Runaway Mom Agrees to Son's Chemo Treatment
Judge allows teen to stay with family after mom agrees to boy's chemo treatment.
May 26, 2009 — -- The parents of Daniel Hauser, the Minnesota boy who was on the lam with his mother for nearly a week to avoid court-mandated chemotherapy, told a judge today that they now agree to the medical treatment.
In return, the judge ruled that Daniel, who had been put in county custody when he returned home this weekend, would be returned to his parents.
Brown County Family Services objected to the judge's ruling, saying that they wanted Daniel to stay in the county's custody.
The mother of the teenage boy stricken with Hodgkin's lymphoma said it was the boy's decision to flee the family's Minnesota farm when a judge ordered him back into chemotherapy.
Now back home after nearly a week on the run, Colleen Hauser, who police said has not been charged in her son's disappearance, said she had no choice but to go with him.
"Danny was going to run away, then what do I have?" Hauser said. "I mean he was going to run, and that just broke my heart. I can't have a kid, one of my children, run away from something they should face head on."
Her comments were filmed by a production company called Asgaard Media, which paid for their chartered flight home.
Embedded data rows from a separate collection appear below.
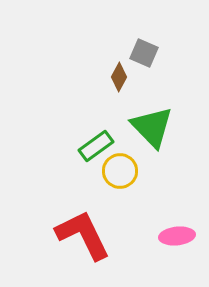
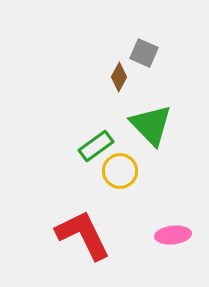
green triangle: moved 1 px left, 2 px up
pink ellipse: moved 4 px left, 1 px up
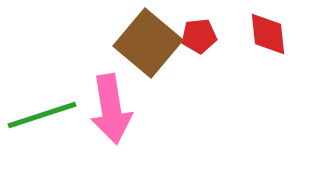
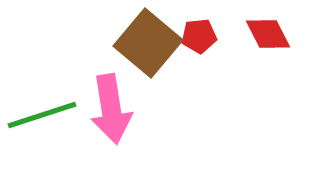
red diamond: rotated 21 degrees counterclockwise
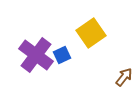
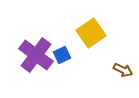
brown arrow: moved 1 px left, 7 px up; rotated 78 degrees clockwise
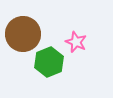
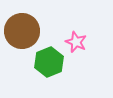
brown circle: moved 1 px left, 3 px up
The company said it was hired by the family to film the Hausers' homecoming and interviews.
Daniel Hauser, who spoke very little to the cameras trained on him, said that if he could say something to all the people who have passed judgement on his situation, it would be to "back off."
The Hausers and police have not yet revealed where the two traveled when they disappeared after a court rejected the boy's request to refuse chemotherapy treatment for his Hodgkins lymphoma disease. Doctors said they believe Daniel will die without the treatment.
Irvine, Calif., attorney Jennifer Keller, who was hired by the Hausers shortly before their return to Minnesota, told "Good Morning America" today that Colleen Hauser has said she'll "do her very best" to comply with court ordered treatment for Daniel's Hodgkins lymphoma.
"My understanding is that Colleen is going to continue to press to at least have Danny tried on some alternative therapies," she said.
"That's been her goal all along," Keller said, "to find something that would be effective, but not painful."
Doctors said Daniel has a cancerous tumor growing in his chest that is likely to kill him if he does not receive additional chemotherapy, but his family has said it prefers natural healing methods.
The family is Roman Catholic and believes in the do no harm philosophy of a Missouri-based religious group called the Nemenhah Band,which believes in natural healing.
Keller said she didn't know anything about the media company that was brought in by the Hausers to film the homecoming, saying she was only told about that twist when she was trying to arrange for the use of a private plane to get them home.
She said Daniel didn't appear to her to be in any pain when she met him.
"He certainly appeared to be in good health to me," Keller said. "He didn't seem to be in any kind of pain or distress. His breathing wasn't labored."
She confirmed that Daniel's painful reaction to the first round of chemo and his threats to run away encouraged Colleen Hauser to leave with him. But Keller said that she believed it was always Colleen Hauser's intent to come back to Minnesota.
"I don't believe this is someone who ever intended to flee and become a fugitive or make her son a fugitive," she said.